Minerals Council South Africa, the representative body for the mining industry in the country, has called on the government to delay the implementation of the new carbon tax.

Minerals Council Environment Head, Stephinah Mudau said, “The Minerals Council would like to see a delay of at least five years in the implementation of the carbon tax to allow sufficient time for government to address the design challenges and the finalisation of the appropriate regulations. 

However, “the Minerals Council embraces the industry’s obligation to lower emissions. Member companies have made significant progress in terms of implementing various mitigation options, including energy efficiency, a shift to renewable energy and the use of low- carbon-emissions technology, among others. Adaptation is equally important, as the mining industry is vulnerable to the impacts of climate change,” she said.

The US Tax Policy Center explains the carbon tax concept thus: “Emissions of carbon dioxide and other greenhouse gases (GHGs) are changing the climate. A carbon tax puts a price on those emissions, encouraging people, businesses and governments to produce less of them.”

It is not clear who originally came up with the idea of a carbon tax. The first country in the world to implement such a tax was Finland in 1990, followed by Poland that same year. The first emerging- market country to implement a carbon tax was Mexico in 2014, followed by Chile in 2017 and then, at the start of this year, Argentina. South Africa is poised to be next; according to Mining Weekly.

In a briefing recently, Mudau pointed out that the South African economy had not achieved, and was not achieving, its projected growth rates. Consequently, the country was likely to see its GHG emissions decline by 13% to 14.5% by 2025 and by 26% to 33% by 2035 without the carbon tax being implemented. The reductions would bring South Africa’s GHG emissions below the national benchmark trajectory.

Meanwhile, mining in South Africa has become a marginal industry.
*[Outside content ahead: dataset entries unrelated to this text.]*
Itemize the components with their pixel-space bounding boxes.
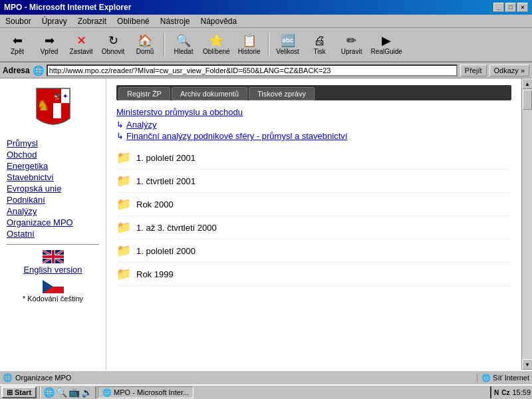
print-button[interactable]: 🖨 Tisk <box>305 30 334 59</box>
sidebar-item-ostatni[interactable]: Ostatní <box>7 229 99 239</box>
sidebar: ♞ 🦅 ✦ Průmysl Obchod <box>0 78 106 370</box>
menu-upravy[interactable]: Úpravy <box>39 16 70 27</box>
links-button[interactable]: Odkazy » <box>489 65 529 76</box>
address-bar: Adresa 🌐 Přejít Odkazy » <box>0 63 532 78</box>
menu-nastroje[interactable]: Nástroje <box>158 16 193 27</box>
sidebar-item-obchod[interactable]: Obchod <box>7 150 99 160</box>
sidebar-item-analyzy[interactable]: Analýzy <box>7 206 99 216</box>
menu-napoveda[interactable]: Nápověda <box>198 16 239 27</box>
search-button[interactable]: 🔍 Hledat <box>169 30 198 59</box>
back-button[interactable]: ⬅ Zpět <box>3 30 32 59</box>
taskbar-app-mpo[interactable]: 🌐 MPO - Microsoft Inter... <box>98 386 194 398</box>
window-controls: _ □ × <box>493 3 528 12</box>
taskbar-time: 15:59 <box>512 388 531 396</box>
sidebar-item-energetika[interactable]: Energetika <box>7 161 99 171</box>
breadcrumb-ministry[interactable]: Ministerstvo průmyslu a obchodu <box>116 107 511 117</box>
home-label: Domů <box>136 48 154 55</box>
breadcrumb-level2: ↳ Finanční analýzy podnikové sféry - prů… <box>116 131 511 141</box>
ql-app2-icon[interactable]: 🔍 <box>56 387 67 398</box>
toolbar-sep-2 <box>268 33 269 57</box>
scroll-thumb[interactable] <box>523 90 532 110</box>
sidebar-item-organizace-mpo[interactable]: Organizace MPO <box>7 217 99 227</box>
refresh-label: Obnovit <box>102 48 124 55</box>
status-zone: 🌐 Síť Internet <box>477 374 529 382</box>
browser-content: ♞ 🦅 ✦ Průmysl Obchod <box>0 78 532 370</box>
folder-item-5[interactable]: 📁 Rok 1999 <box>116 263 511 286</box>
coding-link[interactable]: * Kódování češtiny <box>23 295 83 303</box>
taskbar: ⊞ Start 🌐 🔍 📺 🔊 🌐 MPO - Microsoft Inter.… <box>0 384 532 399</box>
search-label: Hledat <box>174 48 194 55</box>
menu-zobrazit[interactable]: Zobrazit <box>75 16 109 27</box>
start-icon: ⊞ <box>7 388 13 397</box>
zone-text: Síť Internet <box>493 374 529 382</box>
print-label: Tisk <box>314 48 326 55</box>
analyzy-link[interactable]: Analýzy <box>126 120 157 130</box>
zone-icon: 🌐 <box>481 374 491 382</box>
history-button[interactable]: 📋 Historie <box>235 30 264 59</box>
realguide-button[interactable]: ▶ RealGuide <box>369 30 404 59</box>
taskbar-app-icon: 🌐 <box>102 388 112 397</box>
folder-label-2: Rok 2000 <box>136 200 174 209</box>
stop-button[interactable]: ✕ Zastavit <box>66 30 96 59</box>
ql-app4-icon[interactable]: 🔊 <box>81 387 92 398</box>
folder-list: 📁 1. pololetí 2001 📁 1. čtvrtletí 2001 📁… <box>116 146 511 286</box>
scroll-track[interactable] <box>522 89 532 359</box>
toolbar: ⬅ Zpět ➡ Vpřed ✕ Zastavit ↻ Obnovit 🏠 Do… <box>0 28 532 63</box>
title-bar: MPO - Microsoft Internet Explorer _ □ × <box>0 0 532 15</box>
breadcrumb-level1: ↳ Analýzy <box>116 120 511 130</box>
czech-flag-section: * Kódování češtiny <box>7 280 99 303</box>
stop-icon: ✕ <box>76 35 86 47</box>
tab-tiskove-zpravy[interactable]: Tiskové zprávy <box>249 87 315 100</box>
maximize-button[interactable]: □ <box>505 3 516 12</box>
financni-analyzy-link[interactable]: Finanční analýzy podnikové sféry - průmy… <box>126 131 347 141</box>
folder-label-4: 1. pololetí 2000 <box>136 246 196 256</box>
folder-icon-2: 📁 <box>116 197 131 211</box>
ql-app3-icon[interactable]: 📺 <box>68 387 80 398</box>
english-version-link[interactable]: English version <box>7 265 99 275</box>
folder-item-2[interactable]: 📁 Rok 2000 <box>116 193 511 216</box>
home-button[interactable]: 🏠 Domů <box>130 30 160 59</box>
scrollbar[interactable]: ▲ ▼ <box>521 78 532 370</box>
fontsize-button[interactable]: 🔤 Velikost <box>273 30 303 59</box>
svg-text:♞: ♞ <box>37 97 50 114</box>
sidebar-item-evropska-unie[interactable]: Evropská unie <box>7 184 99 194</box>
tab-archiv[interactable]: Archiv dokumentů <box>172 87 247 100</box>
refresh-button[interactable]: ↻ Obnovit <box>98 30 128 59</box>
forward-button[interactable]: ➡ Vpřed <box>35 30 64 59</box>
svg-text:🦅: 🦅 <box>53 92 62 100</box>
scroll-up-button[interactable]: ▲ <box>522 78 532 89</box>
edit-button[interactable]: ✏ Upravit <box>337 30 366 59</box>
ql-ie-icon[interactable]: 🌐 <box>43 387 55 398</box>
status-bar: 🌐 Organizace MPO 🌐 Síť Internet <box>0 370 532 384</box>
scroll-down-button[interactable]: ▼ <box>522 359 532 370</box>
status-left: 🌐 Organizace MPO <box>3 373 477 382</box>
menu-oblibene[interactable]: Oblíbené <box>114 16 152 27</box>
sidebar-item-prumysl[interactable]: Průmysl <box>7 138 99 148</box>
folder-label-3: 1. až 3. čtvrtletí 2000 <box>136 223 217 233</box>
folder-item-3[interactable]: 📁 1. až 3. čtvrtletí 2000 <box>116 216 511 239</box>
svg-rect-5 <box>53 103 61 118</box>
menu-soubor[interactable]: Soubor <box>3 16 34 27</box>
folder-item-4[interactable]: 📁 1. pololetí 2000 <box>116 239 511 263</box>
minimize-button[interactable]: _ <box>493 3 504 12</box>
folder-item-0[interactable]: 📁 1. pololetí 2001 <box>116 146 511 170</box>
favorites-icon: ⭐ <box>209 35 223 47</box>
english-version-section: English version <box>7 250 99 275</box>
sidebar-item-stavebnictvi[interactable]: Stavebnictví <box>7 172 99 182</box>
folder-item-1[interactable]: 📁 1. čtvrtletí 2001 <box>116 170 511 193</box>
folder-icon-5: 📁 <box>116 267 131 281</box>
sidebar-item-podnikani[interactable]: Podnikání <box>7 195 99 205</box>
tab-registr-zp[interactable]: Registr ŽP <box>118 87 170 100</box>
print-icon: 🖨 <box>314 35 326 47</box>
go-button[interactable]: Přejít <box>460 65 487 76</box>
address-input[interactable] <box>47 65 458 76</box>
page-inner: ♞ 🦅 ✦ Průmysl Obchod <box>0 78 521 370</box>
tray-icon-2: Cz <box>501 389 509 396</box>
menu-bar: Soubor Úpravy Zobrazit Oblíbené Nástroje… <box>0 15 532 28</box>
window-title: MPO - Microsoft Internet Explorer <box>4 3 131 12</box>
back-icon: ⬅ <box>13 35 23 47</box>
close-button[interactable]: × <box>517 3 528 12</box>
favorites-button[interactable]: ⭐ Oblíbené <box>201 30 232 59</box>
start-button[interactable]: ⊞ Start <box>1 386 37 398</box>
status-right: 🌐 Síť Internet <box>477 374 529 382</box>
While its input costs in rand terms rose at a yearly average rate of 8.2% between 2013 and 2018, its selling prices increased by an average of only 4.3% a year over the same period. Within the broader industry, it is the gold and platinum mining sectors that have been particularly stressed. In 2017, 69% of gold and 52% of platinum-group metals (PGMs) mines were operating unsustainably. Nevertheless, the gold and PGMs mines employed 287 970 people, or 62% of the country’s total mining workforce. A carbon tax of 10c for every litre of carbon dioxide would, if it had been applied in 2017, have caused a net loss of 3 703 direct jobs and 6 836 indirect jobs in the mining sector.

“The Minerals Council’s biggest concern with regard to the carbon tax is the design of the tax and the socioeconomic impacts that the tax will have on various sectors of the economy, including mining,” highlights Mudau. 

“It adds yet another layer to the industry’s already extremely heavy cost burden at a time when most of the mines that are the heaviest users of power – the deep-level gold and platinum mines – are already operating marginally or at a loss. This concern is exacerbated by the fact that, in our view, South Africa’s GHG emissions are already below levels required for the country to meet its obligation to reduce carbon emissions, and the carbon tax will not facilitate further reductions.”